Estuaries as sources and sinks of N₂O across a land use gradient in subtropical Australia

Abstract

Intensifying agricultural production and coastal urbanization are increasing nitrogen (N) loads to estuaries, potentially increasing emissions of the greenhouse gas nitrous oxide (N₂O). Here we present a first assessment of how changes in land use intensity affect estuarine N₂O fluxes. We measured N₂O concentrations over marine-freshwater transects in the wet and dry seasons in eight subtropical estuaries selected for differences in land use intensity. Daily estuary N loads ranged from 0.5 ± 0.4 kg N km¯² d¯¹ (minimally impacted) to 51 ± 30 kg N km¯² d¯¹ (highly impacted), corresponding to higher concentrations of all inorganic N species (nitrate, ammonium, and N₂O) in the highly impacted estuaries.

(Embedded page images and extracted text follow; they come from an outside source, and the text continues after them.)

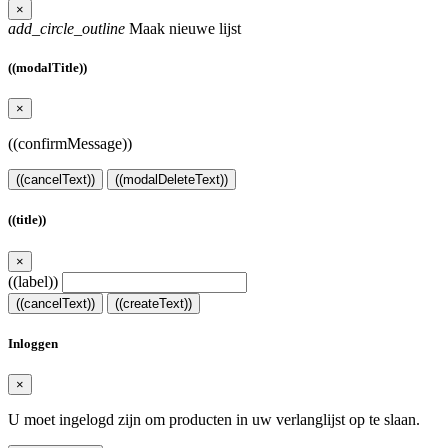
×
add_circle_outline
Maak nieuwe lijst
((modalTitle))
×
((confirmMessage))
((cancelText))
((modalDeleteText))
((title))
×
((label))
((cancelText))
((createText))
Inloggen
×
U moet ingelogd zijn om producten in uw verlanglijst op te slaan.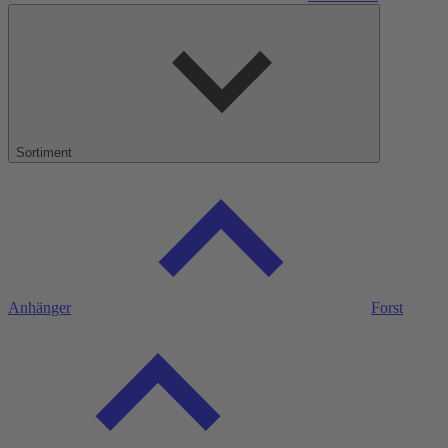
Sortiment
Anhänger
Forst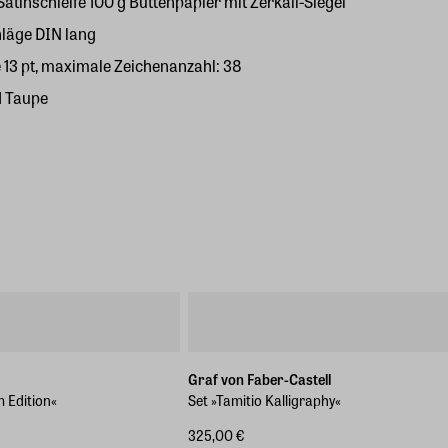
tinschleife 100 g Büttenpapier mit Zerkall-Siegel
hläge DIN lang
e 13 pt, maximale Zeichenanzahl: 38
d Taupe
Graf von Faber-Castell
m Edition«
Set »Tamitio Kalligraphy«
325,00 €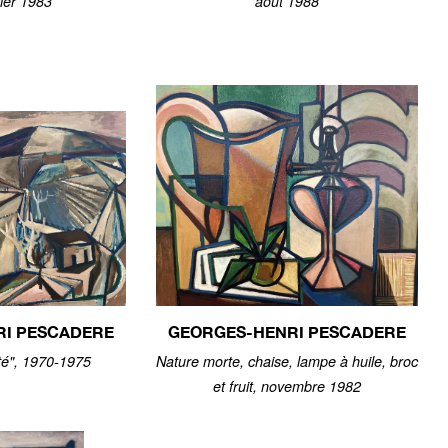
vrier 1983
août 1988
RI PESCADERE
GEORGES-HENRI PESCADERE
té", 1970-1975
Nature morte, chaise, lampe à huile, broc
et fruit, novembre 1982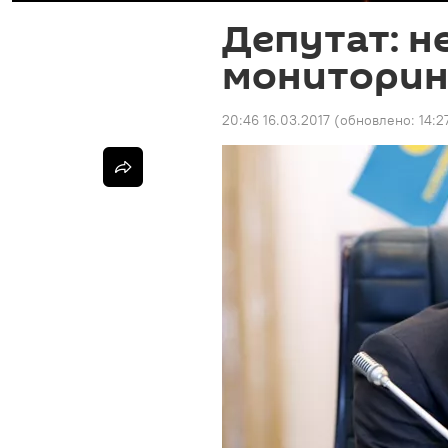
Депутат: н
мониторин
20:46 16.03.2017
(обновлено:
14:2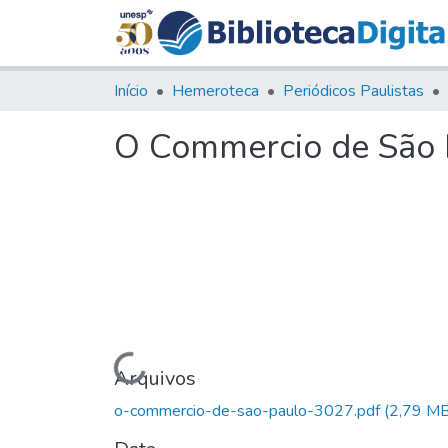
Início
Hemeroteca
Periódicos Paulistas
O Commercio de São P
Carregando...
Arquivos
o-commercio-de-sao-paulo-3027.pdf
(2,79 MB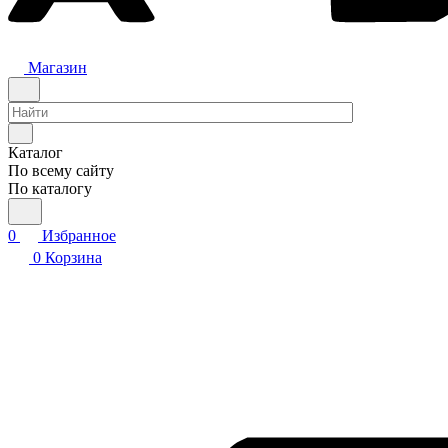
Магазин
Каталог
По всему сайту
По каталогу
0
Избранное
0
Корзина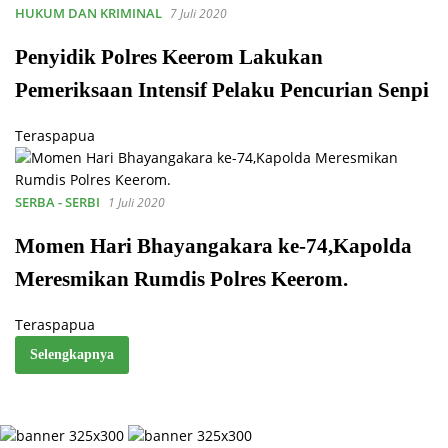
HUKUM DAN KRIMINAL
7 Juli 2020
Penyidik Polres Keerom Lakukan
Pemeriksaan Intensif Pelaku Pencurian Senpi
Teraspapua
SERBA - SERBI
1 Juli 2020
Momen Hari Bhayangakara ke-74,Kapolda
Meresmikan Rumdis Polres Keerom.
Teraspapua
Selengkapnya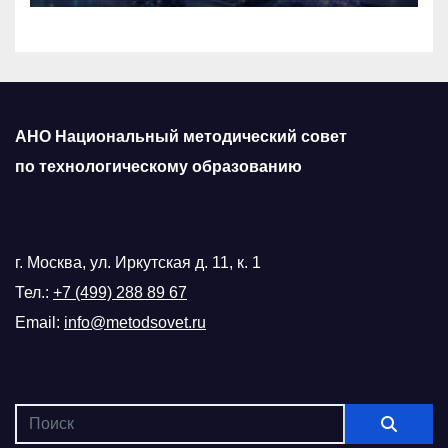
АНО Национальный методический совет
по технологическому образованию
г. Москва, ул. Иркутская д. 11, к. 1
Тел.:
+7 (499) 288 89 67
Email:
info@metodsovet.ru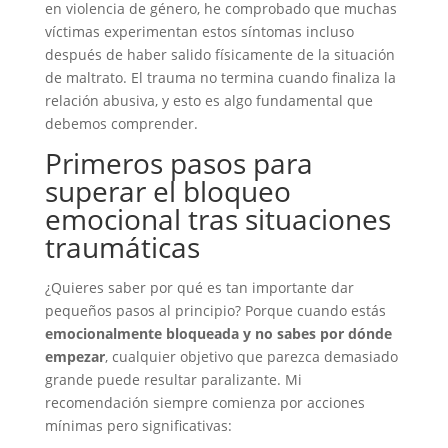
en violencia de género, he comprobado que muchas
víctimas experimentan estos síntomas incluso
después de haber salido físicamente de la situación
de maltrato. El trauma no termina cuando finaliza la
relación abusiva, y esto es algo fundamental que
debemos comprender.
Primeros pasos para
superar el bloqueo
emocional tras situaciones
traumáticas
¿Quieres saber por qué es tan importante dar
pequeños pasos al principio? Porque cuando estás
emocionalmente bloqueada y no sabes por dónde
empezar
, cualquier objetivo que parezca demasiado
grande puede resultar paralizante. Mi
recomendación siempre comienza por acciones
mínimas pero significativas: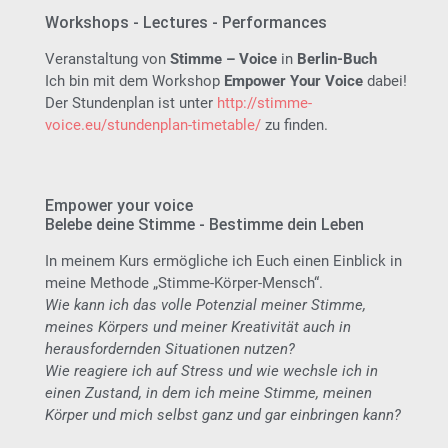
Workshops - Lectures - Performances
Veranstaltung von
Stimme – Voice
in
Berlin-Buch
Ich bin mit dem Workshop
Empower Your Voice
dabei!
Der Stundenplan ist unter
http://stimme-
voice.eu/stundenplan-timetable/
zu finden.
Empower your voice
Belebe deine Stimme - Bestimme dein Leben
In meinem Kurs ermögliche ich Euch einen Einblick in
meine Methode „Stimme-Körper-Mensch“.
Wie kann ich das volle Potenzial meiner Stimme,
meines Körpers und meiner Kreativität auch in
herausfordernden Situationen nutzen?
Wie reagiere ich auf Stress und wie wechsle ich in
einen Zustand, in dem ich meine Stimme, meinen
Körper und mich selbst ganz und gar einbringen kann?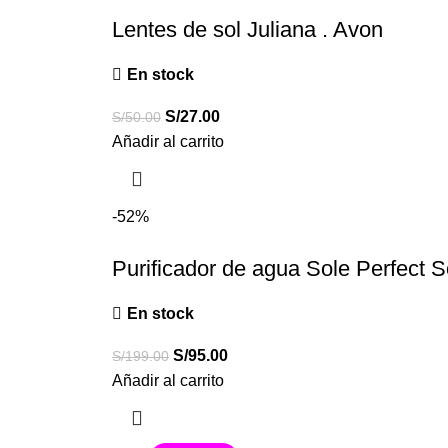
Lentes de sol Juliana . Avon
En stock
S/
27.00
S/
50.00
Añadir al carrito
-52%
Purificador de agua Sole Perfect 
En stock
S/
95.00
S/
199.00
Añadir al carrito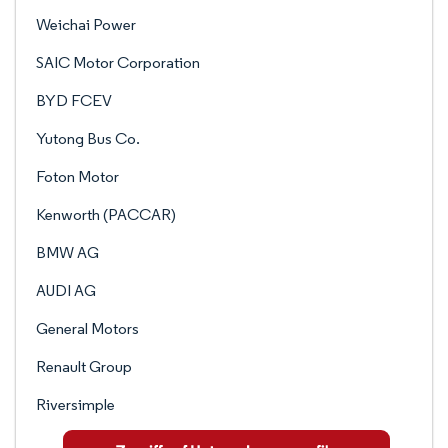
Weichai Power
SAIC Motor Corporation
BYD FCEV
Yutong Bus Co.
Foton Motor
Kenworth (PACCAR)
BMW AG
AUDI AG
General Motors
Renault Group
Riversimple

Net N₂O fluxes from the eight estuaries ranged from −20 μg N₂O-N km¯² d¯¹ (sink) to +300 μg N₂O-N km¯² d¯¹(source). However, neither N concentrations nor N loads explained the variations in N₂O fluxes. Instead, seasonal differences in freshwater flushing times increased either N₂O uptake (minimally impacted systems) or N₂O efflux (moderately impacted systems) relative to N load. The lack of relationship between freshwater flushing times (kinetics) and N₂O fluxes from the highly impacted estuaries, combined with evidence for both low carbon quality and phosphorous limitation in those systems, suggests that N₂O emissions from highly impacted estuaries were controlled by stoichiometry rather than kinetics. This study shows that estuaries can shift from net sinks to sources of N₂O as land use intensity increases but that the magnitude of this switch cannot be predicted based on N loads alone.